# WORK REQUEST
I would like every line of the records below that contains the word "gemessenen" copied.

[RECORDS FOR THE EXERCISE — start]

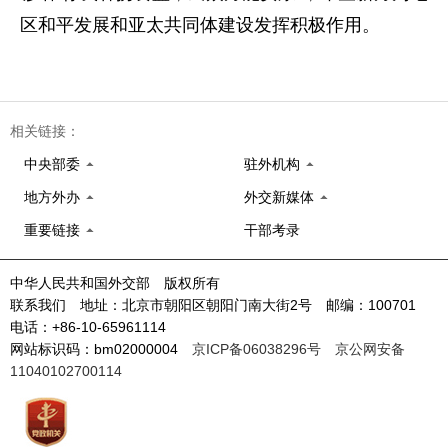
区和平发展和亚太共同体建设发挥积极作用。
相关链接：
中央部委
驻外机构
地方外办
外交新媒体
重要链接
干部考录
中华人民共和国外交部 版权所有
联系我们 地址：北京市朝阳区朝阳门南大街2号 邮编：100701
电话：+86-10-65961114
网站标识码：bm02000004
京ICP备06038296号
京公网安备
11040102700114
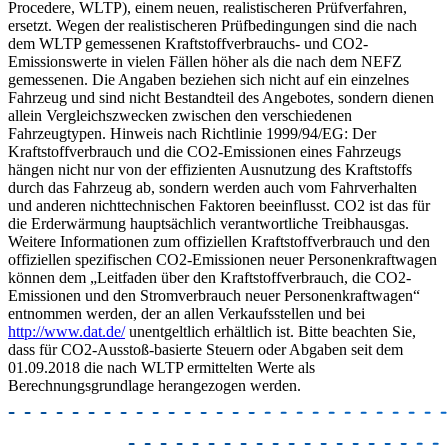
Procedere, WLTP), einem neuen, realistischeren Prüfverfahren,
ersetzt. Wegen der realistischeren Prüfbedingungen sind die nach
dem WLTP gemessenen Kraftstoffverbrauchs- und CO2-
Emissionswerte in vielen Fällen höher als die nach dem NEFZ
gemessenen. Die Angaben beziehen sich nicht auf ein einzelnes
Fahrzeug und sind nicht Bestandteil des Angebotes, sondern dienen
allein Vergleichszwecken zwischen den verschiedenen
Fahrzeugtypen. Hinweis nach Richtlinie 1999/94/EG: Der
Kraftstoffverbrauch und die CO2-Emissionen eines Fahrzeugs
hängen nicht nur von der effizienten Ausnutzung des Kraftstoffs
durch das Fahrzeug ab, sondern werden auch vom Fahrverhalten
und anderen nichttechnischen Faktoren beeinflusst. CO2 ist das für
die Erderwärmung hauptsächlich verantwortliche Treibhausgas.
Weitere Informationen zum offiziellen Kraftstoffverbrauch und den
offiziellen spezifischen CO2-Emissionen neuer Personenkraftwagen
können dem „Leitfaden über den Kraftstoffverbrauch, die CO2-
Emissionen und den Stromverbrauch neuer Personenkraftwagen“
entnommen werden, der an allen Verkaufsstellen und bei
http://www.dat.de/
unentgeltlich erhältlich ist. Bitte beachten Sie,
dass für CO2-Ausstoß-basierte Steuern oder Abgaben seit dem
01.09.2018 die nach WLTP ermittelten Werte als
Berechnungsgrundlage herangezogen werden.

[RECORDS FOR THE EXERCISE — finish]
[RECORDS FOR THE EXERCISE — start]

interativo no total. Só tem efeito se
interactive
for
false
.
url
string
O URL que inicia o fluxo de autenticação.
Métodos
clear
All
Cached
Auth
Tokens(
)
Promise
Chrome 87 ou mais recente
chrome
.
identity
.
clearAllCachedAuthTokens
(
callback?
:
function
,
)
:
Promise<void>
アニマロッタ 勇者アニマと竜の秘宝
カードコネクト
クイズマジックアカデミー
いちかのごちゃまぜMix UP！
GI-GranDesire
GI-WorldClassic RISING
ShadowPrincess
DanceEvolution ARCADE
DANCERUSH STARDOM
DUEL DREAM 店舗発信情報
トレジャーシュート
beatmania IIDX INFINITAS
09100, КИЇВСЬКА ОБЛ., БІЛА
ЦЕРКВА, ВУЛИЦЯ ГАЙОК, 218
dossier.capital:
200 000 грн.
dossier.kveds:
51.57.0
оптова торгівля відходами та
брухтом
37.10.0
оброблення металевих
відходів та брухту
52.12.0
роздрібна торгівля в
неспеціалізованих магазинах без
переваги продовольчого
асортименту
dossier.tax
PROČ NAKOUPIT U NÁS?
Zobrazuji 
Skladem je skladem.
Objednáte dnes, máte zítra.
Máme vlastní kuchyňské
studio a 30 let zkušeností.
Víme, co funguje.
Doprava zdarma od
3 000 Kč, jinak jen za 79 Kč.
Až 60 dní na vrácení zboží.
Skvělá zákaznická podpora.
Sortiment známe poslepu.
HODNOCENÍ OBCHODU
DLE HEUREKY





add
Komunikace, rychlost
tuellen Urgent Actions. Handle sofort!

[RECORDS FOR THE EXERCISE — finish]
[RECORDS FOR THE EXERCISE — start]

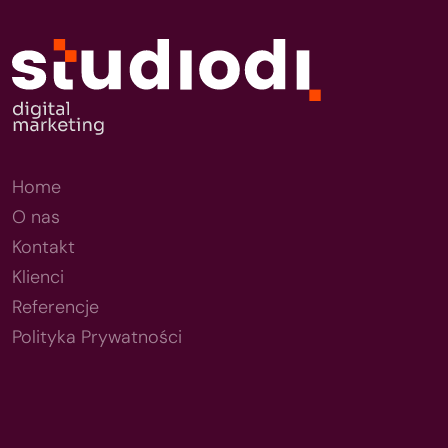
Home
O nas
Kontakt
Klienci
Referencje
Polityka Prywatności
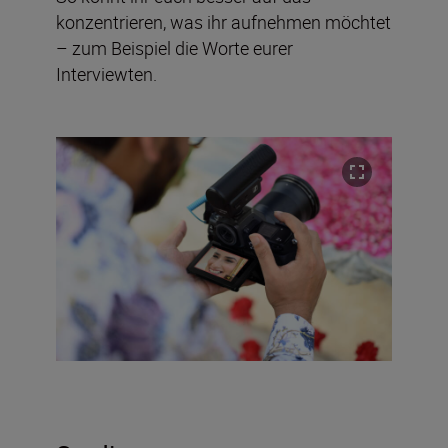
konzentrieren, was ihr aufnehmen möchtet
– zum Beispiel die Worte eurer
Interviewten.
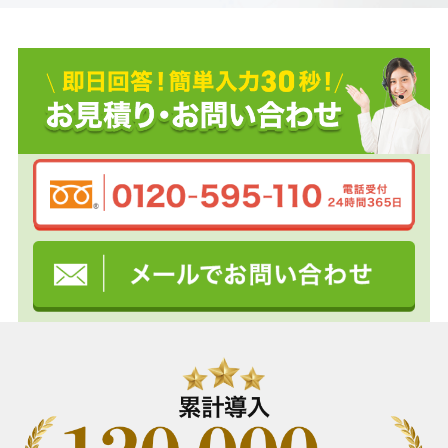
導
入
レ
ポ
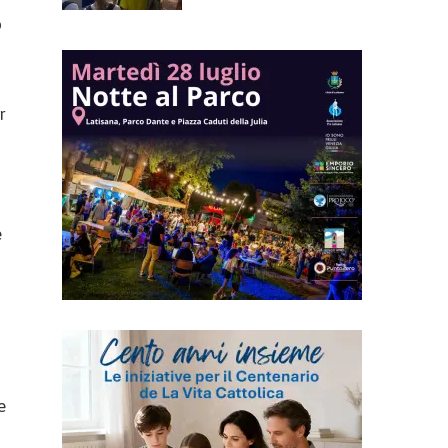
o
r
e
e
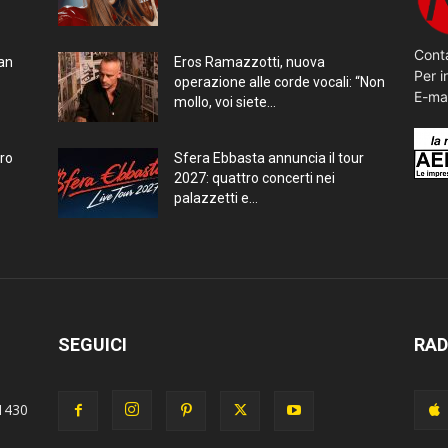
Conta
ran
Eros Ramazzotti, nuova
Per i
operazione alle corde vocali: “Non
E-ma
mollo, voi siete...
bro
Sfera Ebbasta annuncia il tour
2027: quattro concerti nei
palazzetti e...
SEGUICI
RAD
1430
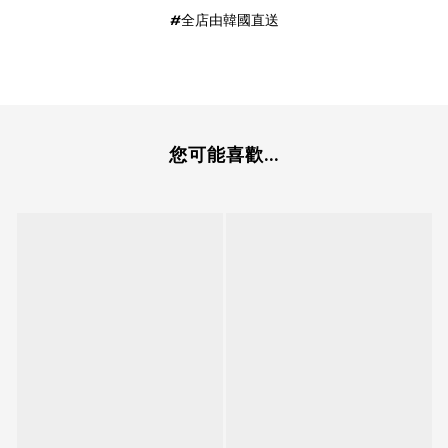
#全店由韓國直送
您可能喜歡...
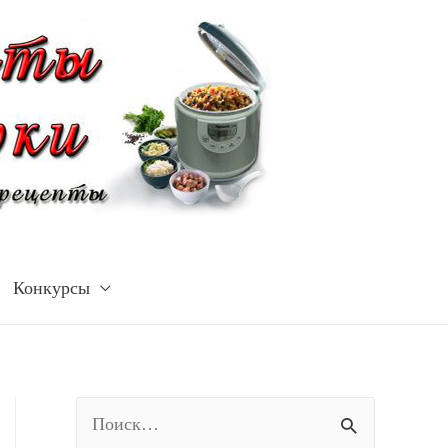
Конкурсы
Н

[RECORDS FOR THE EXERCISE — finish]

# FINAL ANSWER
dem WLTP gemessenen Kraftstoffverbrauchs- und CO2-
gemessenen. Die Angaben beziehen sich nicht auf ein einzelnes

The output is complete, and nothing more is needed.